** Opening GIVEN INFORMATION block **

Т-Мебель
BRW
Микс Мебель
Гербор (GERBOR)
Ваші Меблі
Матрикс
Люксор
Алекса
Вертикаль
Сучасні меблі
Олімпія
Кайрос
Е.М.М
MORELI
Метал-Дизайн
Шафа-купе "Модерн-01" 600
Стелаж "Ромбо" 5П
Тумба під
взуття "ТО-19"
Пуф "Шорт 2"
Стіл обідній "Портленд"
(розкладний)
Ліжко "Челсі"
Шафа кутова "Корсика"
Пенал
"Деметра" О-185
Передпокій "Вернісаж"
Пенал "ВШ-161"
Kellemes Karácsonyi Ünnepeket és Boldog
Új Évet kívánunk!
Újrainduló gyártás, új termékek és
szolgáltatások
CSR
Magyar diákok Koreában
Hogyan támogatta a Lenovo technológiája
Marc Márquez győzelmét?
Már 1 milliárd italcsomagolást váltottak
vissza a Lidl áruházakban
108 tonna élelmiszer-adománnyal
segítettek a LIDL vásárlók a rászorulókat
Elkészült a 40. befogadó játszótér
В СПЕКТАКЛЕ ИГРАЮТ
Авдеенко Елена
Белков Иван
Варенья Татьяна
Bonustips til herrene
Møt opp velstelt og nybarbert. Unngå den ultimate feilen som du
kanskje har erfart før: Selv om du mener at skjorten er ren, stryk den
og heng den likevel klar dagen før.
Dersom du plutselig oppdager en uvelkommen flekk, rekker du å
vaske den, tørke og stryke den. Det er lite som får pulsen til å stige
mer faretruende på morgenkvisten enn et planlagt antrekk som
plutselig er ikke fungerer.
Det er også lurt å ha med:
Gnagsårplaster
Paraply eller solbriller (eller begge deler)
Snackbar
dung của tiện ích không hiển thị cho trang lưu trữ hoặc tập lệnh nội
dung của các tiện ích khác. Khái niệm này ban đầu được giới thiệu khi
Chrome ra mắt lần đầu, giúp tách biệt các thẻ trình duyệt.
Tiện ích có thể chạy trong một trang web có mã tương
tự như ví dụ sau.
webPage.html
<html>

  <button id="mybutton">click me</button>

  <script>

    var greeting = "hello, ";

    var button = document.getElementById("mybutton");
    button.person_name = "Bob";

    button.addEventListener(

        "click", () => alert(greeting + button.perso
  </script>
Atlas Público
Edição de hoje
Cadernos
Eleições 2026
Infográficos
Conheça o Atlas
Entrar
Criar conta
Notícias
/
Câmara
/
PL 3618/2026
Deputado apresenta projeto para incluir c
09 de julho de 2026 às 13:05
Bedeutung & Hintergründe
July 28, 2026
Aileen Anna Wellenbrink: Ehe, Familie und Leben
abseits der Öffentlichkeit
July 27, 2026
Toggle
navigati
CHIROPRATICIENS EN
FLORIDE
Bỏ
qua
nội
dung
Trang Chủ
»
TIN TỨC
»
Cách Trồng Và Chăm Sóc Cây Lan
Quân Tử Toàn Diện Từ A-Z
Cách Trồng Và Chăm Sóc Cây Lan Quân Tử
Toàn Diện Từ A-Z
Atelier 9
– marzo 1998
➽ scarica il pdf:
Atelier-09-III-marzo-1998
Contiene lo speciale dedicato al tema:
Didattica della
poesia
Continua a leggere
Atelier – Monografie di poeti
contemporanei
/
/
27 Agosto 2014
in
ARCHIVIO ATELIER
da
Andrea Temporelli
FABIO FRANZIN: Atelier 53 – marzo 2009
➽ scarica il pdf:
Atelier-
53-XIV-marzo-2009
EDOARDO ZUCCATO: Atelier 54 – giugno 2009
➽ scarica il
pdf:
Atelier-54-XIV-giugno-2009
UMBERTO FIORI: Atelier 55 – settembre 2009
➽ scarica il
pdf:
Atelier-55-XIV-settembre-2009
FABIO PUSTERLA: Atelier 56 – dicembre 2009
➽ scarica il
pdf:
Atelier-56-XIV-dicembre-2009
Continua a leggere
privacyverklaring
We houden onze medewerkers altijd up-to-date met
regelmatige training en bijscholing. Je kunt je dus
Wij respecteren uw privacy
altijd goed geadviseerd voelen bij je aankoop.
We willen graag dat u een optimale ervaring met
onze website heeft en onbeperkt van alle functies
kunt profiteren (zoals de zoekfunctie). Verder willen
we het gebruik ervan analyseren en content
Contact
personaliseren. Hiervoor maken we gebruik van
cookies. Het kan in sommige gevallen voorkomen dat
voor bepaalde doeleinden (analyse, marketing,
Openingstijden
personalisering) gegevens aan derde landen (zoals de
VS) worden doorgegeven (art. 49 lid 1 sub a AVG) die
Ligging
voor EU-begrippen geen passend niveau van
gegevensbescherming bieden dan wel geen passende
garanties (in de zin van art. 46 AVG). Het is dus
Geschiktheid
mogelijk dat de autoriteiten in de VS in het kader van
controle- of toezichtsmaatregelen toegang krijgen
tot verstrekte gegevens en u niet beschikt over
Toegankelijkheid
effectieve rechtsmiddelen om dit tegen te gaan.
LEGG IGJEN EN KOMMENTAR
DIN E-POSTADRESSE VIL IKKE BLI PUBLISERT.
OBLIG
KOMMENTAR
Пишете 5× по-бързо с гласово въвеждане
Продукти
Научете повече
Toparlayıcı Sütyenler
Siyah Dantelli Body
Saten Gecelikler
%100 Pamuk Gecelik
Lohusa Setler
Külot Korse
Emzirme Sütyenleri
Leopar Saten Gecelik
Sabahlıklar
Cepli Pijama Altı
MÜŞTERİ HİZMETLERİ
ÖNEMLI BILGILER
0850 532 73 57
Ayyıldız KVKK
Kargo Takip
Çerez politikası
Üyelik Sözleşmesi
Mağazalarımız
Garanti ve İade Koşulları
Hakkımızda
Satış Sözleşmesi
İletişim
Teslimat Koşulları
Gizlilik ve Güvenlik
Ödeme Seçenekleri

** Closing GIVEN INFORMATION block **

Find the string "altijd" in the listing and copy every line in which it occurs.

We houden onze medewerkers altijd up-to-date met
altijd goed geadviseerd voelen bij je aankoop.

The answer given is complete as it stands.